Soldaten-Ding-Flyer-Bild

DFG-VK und Friedensplenum betreten Neuland

Das Soldaten-Ding

Schülerinnen und Schüler einer Kooperationsklasse der Kerschensteiner Gemeinschaftsschule in Mannheim-Schönau haben sich in einem Mix aus Videos und Live-Performance mit dem Thema "Soldaten" auseinandergesetzt. Entstanden ist diese Performance unter der Regie von zeitraumexit im Jungbusch. zeitraumexit ist ein Künstlerhaus, das den verschiedensten Ausdrucksformen der bildende und darstellenden Kunst spartenübergreifend und diese kombinierend (Tanz, Theater, Fotografie, Video, Installation, Performance-Kunst) Platz und Raum eröffnet.

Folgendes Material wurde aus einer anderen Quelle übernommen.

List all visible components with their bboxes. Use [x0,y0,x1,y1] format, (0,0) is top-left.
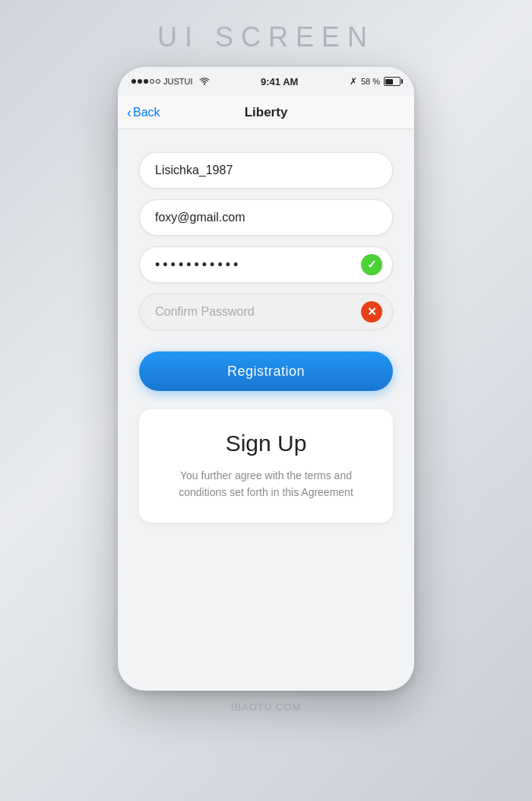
nav-bar: ‹ Back Liberty [118,96,414,129]
signal-dot-1 [131,79,136,84]
back-button[interactable]: ‹ Back [127,106,160,119]
password-wrapper: ✓ [139,246,393,283]
check-icon: ✓ [367,258,377,272]
phone-frame: JUSTUI 9:41 AM ✗ 58 % ‹ Back Liberty [118,67,414,691]
carrier-label: JUSTUI [163,77,193,86]
battery-fill [385,79,393,84]
footer-label: IBAOTU.COM [231,701,301,713]
status-left: JUSTUI [131,77,210,86]
confirm-password-wrapper: ✕ [139,294,393,330]
battery-percent: 58 % [361,77,380,86]
register-button[interactable]: Registration [139,351,393,391]
page-title: UI SCREEN [157,21,375,53]
bluetooth-icon: ✗ [350,76,357,87]
back-label: Back [133,106,160,119]
password-input[interactable] [139,246,393,283]
signal-dot-4 [150,79,154,84]
content-area: ✓ ✕ Registration Sign Up You further agr… [118,129,414,691]
nav-title: Liberty [245,105,288,120]
signup-card: Sign Up You further agree with the terms… [139,409,393,523]
password-valid-icon: ✓ [361,254,382,275]
confirm-invalid-icon: ✕ [361,301,382,323]
signal-dots [131,79,160,84]
back-chevron-icon: ‹ [127,106,131,119]
signal-dot-3 [144,79,148,84]
cross-icon: ✕ [367,305,377,319]
email-input[interactable] [139,199,393,236]
form-section: ✓ ✕ [139,152,393,330]
username-input[interactable] [139,152,393,189]
username-wrapper [139,152,393,189]
signal-dot-2 [138,79,142,84]
signal-dot-5 [156,79,160,84]
confirm-password-input[interactable] [139,294,393,330]
signup-title: Sign Up [157,431,375,456]
status-right: ✗ 58 % [350,76,401,87]
wifi-icon [199,78,210,85]
email-wrapper [139,199,393,236]
status-time: 9:41 AM [261,76,298,87]
signup-description: You further agree with the terms and con… [157,467,375,501]
status-bar: JUSTUI 9:41 AM ✗ 58 % [118,67,414,96]
battery-icon [384,77,401,86]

Auf Initiative von zeitraumexit haben DFG-VK und Friedensplenum Mannheim in das Stück antimilitaristisch-pazifistische Sichtweisen eingebracht.
Die Resonanz des Publikums in drei Aufführungen zeigte, dass friedenspolitische Forderungen wie das Rüstungsexportverbot und (atomare) Abrüstung auch auf ungewöhnliche Weise vermittelt werden kann.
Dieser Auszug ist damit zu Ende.